(WHAT TO WORK ON) From the entries below, tally the lines with "balance" in them and reply with that figure only.

Extracted page text data:
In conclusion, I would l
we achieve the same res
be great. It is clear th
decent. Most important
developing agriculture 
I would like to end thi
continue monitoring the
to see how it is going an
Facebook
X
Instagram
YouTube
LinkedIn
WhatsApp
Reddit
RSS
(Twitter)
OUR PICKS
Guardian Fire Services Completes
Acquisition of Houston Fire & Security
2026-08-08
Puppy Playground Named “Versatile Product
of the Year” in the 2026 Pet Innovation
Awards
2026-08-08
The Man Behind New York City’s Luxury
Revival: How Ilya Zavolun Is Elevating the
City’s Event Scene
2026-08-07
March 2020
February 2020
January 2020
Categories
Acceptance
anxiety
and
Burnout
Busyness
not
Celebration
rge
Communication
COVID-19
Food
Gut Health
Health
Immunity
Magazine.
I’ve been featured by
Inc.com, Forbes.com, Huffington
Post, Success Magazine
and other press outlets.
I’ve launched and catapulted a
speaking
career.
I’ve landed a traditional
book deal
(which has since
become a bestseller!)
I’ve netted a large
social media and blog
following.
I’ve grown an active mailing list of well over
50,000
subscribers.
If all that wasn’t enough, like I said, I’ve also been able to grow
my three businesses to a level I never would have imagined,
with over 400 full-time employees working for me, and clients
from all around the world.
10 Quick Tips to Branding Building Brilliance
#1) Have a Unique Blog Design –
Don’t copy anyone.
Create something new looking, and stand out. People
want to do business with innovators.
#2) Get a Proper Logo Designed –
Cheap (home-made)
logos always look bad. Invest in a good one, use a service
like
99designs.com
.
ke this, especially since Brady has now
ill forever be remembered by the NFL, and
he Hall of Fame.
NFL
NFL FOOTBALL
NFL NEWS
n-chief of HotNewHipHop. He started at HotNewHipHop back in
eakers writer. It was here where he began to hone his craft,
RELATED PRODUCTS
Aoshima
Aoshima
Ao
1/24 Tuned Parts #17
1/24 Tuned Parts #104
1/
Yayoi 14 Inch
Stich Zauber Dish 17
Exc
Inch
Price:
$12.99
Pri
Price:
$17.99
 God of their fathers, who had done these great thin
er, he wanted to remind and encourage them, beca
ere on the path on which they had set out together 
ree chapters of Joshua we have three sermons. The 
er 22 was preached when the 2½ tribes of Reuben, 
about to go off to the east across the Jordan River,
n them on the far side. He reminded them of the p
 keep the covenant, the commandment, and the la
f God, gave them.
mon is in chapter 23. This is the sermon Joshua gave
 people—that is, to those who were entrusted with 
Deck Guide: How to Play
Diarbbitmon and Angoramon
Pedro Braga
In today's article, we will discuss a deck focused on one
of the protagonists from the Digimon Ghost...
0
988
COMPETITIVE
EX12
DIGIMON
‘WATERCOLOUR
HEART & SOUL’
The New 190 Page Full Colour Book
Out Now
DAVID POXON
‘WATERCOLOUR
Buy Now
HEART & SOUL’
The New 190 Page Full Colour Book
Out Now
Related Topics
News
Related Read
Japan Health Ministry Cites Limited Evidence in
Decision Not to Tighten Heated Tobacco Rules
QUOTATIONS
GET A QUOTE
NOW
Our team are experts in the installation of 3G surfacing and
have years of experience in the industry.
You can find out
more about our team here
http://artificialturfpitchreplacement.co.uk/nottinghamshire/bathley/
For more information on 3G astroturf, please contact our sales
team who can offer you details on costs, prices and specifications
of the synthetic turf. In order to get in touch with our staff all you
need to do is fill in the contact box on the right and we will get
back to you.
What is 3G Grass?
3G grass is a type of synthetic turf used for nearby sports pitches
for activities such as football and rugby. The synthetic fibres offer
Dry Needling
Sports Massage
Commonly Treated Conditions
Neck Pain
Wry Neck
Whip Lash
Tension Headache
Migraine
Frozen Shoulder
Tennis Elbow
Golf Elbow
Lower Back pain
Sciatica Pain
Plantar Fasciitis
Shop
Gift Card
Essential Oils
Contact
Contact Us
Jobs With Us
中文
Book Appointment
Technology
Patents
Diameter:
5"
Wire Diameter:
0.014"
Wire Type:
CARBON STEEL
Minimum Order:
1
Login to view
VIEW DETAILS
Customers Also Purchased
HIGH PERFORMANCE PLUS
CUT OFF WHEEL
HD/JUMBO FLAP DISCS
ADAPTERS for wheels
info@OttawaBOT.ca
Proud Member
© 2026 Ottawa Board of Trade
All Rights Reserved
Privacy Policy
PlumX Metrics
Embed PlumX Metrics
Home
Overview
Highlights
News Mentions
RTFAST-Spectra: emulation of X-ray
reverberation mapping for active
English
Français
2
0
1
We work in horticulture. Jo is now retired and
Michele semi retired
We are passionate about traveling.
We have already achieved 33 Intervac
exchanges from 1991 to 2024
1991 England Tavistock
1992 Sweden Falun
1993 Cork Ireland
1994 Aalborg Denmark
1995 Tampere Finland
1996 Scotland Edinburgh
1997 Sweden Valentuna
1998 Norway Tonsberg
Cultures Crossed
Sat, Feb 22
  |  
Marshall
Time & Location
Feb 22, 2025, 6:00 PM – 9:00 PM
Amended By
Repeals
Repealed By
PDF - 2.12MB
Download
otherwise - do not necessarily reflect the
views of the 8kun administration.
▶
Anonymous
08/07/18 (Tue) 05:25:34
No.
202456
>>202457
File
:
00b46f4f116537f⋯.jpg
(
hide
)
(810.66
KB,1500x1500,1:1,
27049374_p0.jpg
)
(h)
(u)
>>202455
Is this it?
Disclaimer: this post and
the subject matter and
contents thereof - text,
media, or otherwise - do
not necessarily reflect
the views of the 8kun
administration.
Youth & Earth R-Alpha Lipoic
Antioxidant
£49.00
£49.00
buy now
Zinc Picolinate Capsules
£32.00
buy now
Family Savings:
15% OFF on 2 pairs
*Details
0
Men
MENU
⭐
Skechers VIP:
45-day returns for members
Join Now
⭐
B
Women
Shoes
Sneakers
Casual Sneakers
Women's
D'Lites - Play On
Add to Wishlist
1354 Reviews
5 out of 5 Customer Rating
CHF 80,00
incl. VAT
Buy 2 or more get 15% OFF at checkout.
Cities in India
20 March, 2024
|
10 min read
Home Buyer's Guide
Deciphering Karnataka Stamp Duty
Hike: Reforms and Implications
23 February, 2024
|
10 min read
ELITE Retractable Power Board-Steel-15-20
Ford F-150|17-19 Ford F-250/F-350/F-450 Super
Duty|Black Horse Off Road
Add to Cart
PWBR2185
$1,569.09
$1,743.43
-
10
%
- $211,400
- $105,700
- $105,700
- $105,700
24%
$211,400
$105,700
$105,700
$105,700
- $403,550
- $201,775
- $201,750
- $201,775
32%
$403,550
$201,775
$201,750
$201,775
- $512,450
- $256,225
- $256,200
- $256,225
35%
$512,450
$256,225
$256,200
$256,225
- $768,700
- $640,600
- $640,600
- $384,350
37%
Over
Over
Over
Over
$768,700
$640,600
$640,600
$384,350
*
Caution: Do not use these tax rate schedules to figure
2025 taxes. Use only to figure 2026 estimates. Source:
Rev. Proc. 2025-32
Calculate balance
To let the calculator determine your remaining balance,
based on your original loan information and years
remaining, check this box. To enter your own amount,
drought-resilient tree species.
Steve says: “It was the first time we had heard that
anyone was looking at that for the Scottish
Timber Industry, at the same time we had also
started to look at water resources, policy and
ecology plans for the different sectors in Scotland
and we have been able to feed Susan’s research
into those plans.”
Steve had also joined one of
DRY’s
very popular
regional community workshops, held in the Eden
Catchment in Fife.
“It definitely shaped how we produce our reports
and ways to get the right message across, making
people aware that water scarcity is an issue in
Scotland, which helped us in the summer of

(ANSWER TO THE EXERCISE) 2